> _Task description_: Nothing but an exact copy of the listing should be given.

> _Records shown_:
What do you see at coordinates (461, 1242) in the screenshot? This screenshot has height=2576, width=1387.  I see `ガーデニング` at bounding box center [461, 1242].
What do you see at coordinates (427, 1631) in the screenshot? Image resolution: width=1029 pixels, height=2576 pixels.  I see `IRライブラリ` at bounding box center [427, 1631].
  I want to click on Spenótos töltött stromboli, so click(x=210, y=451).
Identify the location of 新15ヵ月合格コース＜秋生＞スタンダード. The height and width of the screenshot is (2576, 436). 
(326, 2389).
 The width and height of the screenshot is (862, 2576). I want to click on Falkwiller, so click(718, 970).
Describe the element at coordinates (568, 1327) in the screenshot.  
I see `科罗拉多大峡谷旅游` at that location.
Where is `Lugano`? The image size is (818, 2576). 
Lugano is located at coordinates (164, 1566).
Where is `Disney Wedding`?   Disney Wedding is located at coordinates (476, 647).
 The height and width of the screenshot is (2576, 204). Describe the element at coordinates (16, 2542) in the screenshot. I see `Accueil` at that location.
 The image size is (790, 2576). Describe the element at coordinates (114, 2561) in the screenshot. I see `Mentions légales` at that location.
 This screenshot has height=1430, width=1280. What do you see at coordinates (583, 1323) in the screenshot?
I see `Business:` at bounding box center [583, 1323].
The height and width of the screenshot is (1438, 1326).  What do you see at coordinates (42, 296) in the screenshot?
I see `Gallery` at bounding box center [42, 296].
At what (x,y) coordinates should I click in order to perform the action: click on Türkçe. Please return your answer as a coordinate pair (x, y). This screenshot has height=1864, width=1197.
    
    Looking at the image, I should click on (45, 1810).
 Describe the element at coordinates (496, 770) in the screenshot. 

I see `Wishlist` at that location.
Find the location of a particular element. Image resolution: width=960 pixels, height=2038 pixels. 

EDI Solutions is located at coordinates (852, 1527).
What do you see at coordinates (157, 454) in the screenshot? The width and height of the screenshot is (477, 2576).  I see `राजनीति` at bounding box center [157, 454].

> _Exercise result_:
What do you see at coordinates (461, 1242) in the screenshot? This screenshot has height=2576, width=1387.  I see `ガーデニング` at bounding box center [461, 1242].
What do you see at coordinates (427, 1631) in the screenshot? Image resolution: width=1029 pixels, height=2576 pixels.  I see `IRライブラリ` at bounding box center [427, 1631].
  I want to click on Spenótos töltött stromboli, so click(x=210, y=451).
Identify the location of 新15ヵ月合格コース＜秋生＞スタンダード. The height and width of the screenshot is (2576, 436). 
(326, 2389).
 The width and height of the screenshot is (862, 2576). I want to click on Falkwiller, so click(718, 970).
Describe the element at coordinates (568, 1327) in the screenshot.  
I see `科罗拉多大峡谷旅游` at that location.
Where is `Lugano`? The image size is (818, 2576). 
Lugano is located at coordinates (164, 1566).
Where is `Disney Wedding`?   Disney Wedding is located at coordinates (476, 647).
 The height and width of the screenshot is (2576, 204). Describe the element at coordinates (16, 2542) in the screenshot. I see `Accueil` at that location.
 The image size is (790, 2576). Describe the element at coordinates (114, 2561) in the screenshot. I see `Mentions légales` at that location.
 This screenshot has height=1430, width=1280. What do you see at coordinates (583, 1323) in the screenshot?
I see `Business:` at bounding box center [583, 1323].
The height and width of the screenshot is (1438, 1326).  What do you see at coordinates (42, 296) in the screenshot?
I see `Gallery` at bounding box center [42, 296].
At what (x,y) coordinates should I click in order to perform the action: click on Türkçe. Please return your answer as a coordinate pair (x, y). This screenshot has height=1864, width=1197.
    
    Looking at the image, I should click on (45, 1810).
 Describe the element at coordinates (496, 770) in the screenshot. 

I see `Wishlist` at that location.
Find the location of a particular element. Image resolution: width=960 pixels, height=2038 pixels. 

EDI Solutions is located at coordinates (852, 1527).
What do you see at coordinates (157, 454) in the screenshot? The width and height of the screenshot is (477, 2576).  I see `राजनीति` at bounding box center [157, 454].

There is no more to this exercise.